In its decisions,  the Court, both implicitly and explicitly, focused on provisions in each statute that carved out an exception for property owners who wanted to remove their properties from the rental market.  Each statute reserved to this right to landlords, even if they did so solely to avoid being subjected to Federal regulation.  In the decision upholding the World War I statute,  Justice Holmes, writing for the majority, commented that "there comes a point at which the police power ceases and leaves only that of eminent domain."[3]  Applying this same reasoning to ObamaCare, anyone forced to purchase health insurance will find himself entangled in the Federal regulatory scheme that will accompany that law's implementation, but, unlike government-imposed rent control, without any viable way to escape participation.

It is no answer that ObamaCare offers the  uninsured  a choice, i.e. the option to  pay a fine in lieu of mandated  health insurance.  Under the doctrine of eminent domain, there is no "option" to pay a fine in lieu of selling one's property to the government, but the government must pay the property owner the value of his property and the property owner may use that payment as he wishes.   Under ObamaCare, the government will pay the involuntary purchaser nothing in exchange for forcing him to buy health insurance.  The uninsured's choice, then, falls somewhere  between Scylla and Charybdis.

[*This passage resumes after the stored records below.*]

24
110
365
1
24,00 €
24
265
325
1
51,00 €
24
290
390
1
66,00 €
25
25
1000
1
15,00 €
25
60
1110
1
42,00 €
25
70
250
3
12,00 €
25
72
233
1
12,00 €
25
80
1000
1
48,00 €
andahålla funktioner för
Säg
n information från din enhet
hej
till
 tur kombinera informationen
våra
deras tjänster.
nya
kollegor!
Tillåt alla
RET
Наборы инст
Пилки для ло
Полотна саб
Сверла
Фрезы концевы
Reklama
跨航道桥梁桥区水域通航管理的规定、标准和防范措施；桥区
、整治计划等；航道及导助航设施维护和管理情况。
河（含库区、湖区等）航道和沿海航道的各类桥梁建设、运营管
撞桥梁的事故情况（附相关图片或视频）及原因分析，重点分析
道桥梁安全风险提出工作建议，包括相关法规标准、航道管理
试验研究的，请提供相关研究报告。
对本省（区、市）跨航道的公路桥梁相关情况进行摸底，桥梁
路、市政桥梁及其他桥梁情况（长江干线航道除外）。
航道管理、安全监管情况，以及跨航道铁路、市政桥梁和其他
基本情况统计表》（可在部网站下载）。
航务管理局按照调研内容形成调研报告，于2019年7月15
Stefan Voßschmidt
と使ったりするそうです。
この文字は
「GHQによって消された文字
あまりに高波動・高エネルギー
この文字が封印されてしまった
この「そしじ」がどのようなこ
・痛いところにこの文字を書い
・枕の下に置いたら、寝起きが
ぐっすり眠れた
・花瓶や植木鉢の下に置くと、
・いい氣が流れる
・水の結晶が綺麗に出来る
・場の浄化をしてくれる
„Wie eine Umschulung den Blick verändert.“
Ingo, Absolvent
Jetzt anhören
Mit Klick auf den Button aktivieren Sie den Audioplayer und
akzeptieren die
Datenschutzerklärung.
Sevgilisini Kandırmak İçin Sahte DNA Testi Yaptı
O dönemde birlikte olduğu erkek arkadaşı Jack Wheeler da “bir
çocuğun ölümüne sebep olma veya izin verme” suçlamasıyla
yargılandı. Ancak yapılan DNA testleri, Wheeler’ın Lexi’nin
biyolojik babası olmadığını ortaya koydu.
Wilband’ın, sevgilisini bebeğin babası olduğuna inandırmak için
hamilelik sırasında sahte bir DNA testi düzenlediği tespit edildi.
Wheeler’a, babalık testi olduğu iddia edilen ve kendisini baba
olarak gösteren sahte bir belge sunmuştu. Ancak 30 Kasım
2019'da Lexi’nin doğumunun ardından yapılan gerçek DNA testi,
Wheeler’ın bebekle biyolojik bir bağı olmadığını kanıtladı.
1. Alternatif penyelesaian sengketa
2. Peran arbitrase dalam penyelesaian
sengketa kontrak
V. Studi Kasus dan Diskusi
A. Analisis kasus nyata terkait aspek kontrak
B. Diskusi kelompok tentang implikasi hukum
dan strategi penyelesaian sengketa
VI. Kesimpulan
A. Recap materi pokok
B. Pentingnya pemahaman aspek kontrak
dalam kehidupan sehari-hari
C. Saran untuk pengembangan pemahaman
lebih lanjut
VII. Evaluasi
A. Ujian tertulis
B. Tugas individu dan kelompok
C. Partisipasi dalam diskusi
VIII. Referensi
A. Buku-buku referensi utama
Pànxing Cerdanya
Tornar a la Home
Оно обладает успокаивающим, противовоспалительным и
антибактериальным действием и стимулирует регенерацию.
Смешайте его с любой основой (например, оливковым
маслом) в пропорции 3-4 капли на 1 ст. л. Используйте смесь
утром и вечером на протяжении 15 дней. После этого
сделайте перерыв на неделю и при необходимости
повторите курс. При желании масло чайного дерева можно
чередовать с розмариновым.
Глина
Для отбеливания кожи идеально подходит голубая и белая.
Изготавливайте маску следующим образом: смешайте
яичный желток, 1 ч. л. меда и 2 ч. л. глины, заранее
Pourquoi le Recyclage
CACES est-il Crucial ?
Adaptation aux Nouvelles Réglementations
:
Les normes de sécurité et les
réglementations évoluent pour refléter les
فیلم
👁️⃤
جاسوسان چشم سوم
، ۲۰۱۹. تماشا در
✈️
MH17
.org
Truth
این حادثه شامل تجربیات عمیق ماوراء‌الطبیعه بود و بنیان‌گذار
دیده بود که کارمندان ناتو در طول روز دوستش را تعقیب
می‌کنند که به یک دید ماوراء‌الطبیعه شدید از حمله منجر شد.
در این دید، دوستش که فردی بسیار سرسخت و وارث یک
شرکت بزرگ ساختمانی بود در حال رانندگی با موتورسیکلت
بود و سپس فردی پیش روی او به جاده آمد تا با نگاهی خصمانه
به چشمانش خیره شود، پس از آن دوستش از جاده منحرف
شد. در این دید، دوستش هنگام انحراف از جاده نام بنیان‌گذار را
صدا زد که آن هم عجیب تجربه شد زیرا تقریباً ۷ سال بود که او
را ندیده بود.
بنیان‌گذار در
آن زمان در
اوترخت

Beyond this, the Eighth Amendment, which bars "cruel and unusual punishments," contains a separate provision which raises an additional doubts about ObamaCare's constitutionality.  That provision prohibits government from imposing "excessive fines."  This language was included to prevent the arbitrary use of what in feudal times were known as amercements, employed by the crown to punish those who offended the king, or violated the king's law.  Amercements had sometimes been used to ruin people financially.  Because ObamaCare's fines are intended as punishment for those who refuse to buy health insurance, they too, may be excessive, at least in some instances.  Absent a binding court ruling in which it is held that the statutory fines may be imposed uniformly, they are ostensibly subject to review on a case by case basis.  It is doubtful that the blanket imposition of more than a token fine without regard to each person's circumstances can withstand judicial scrutiny, except, of course, by liberal judges who are indifferent to the merits of challenges to ObamaCare's constitutionality.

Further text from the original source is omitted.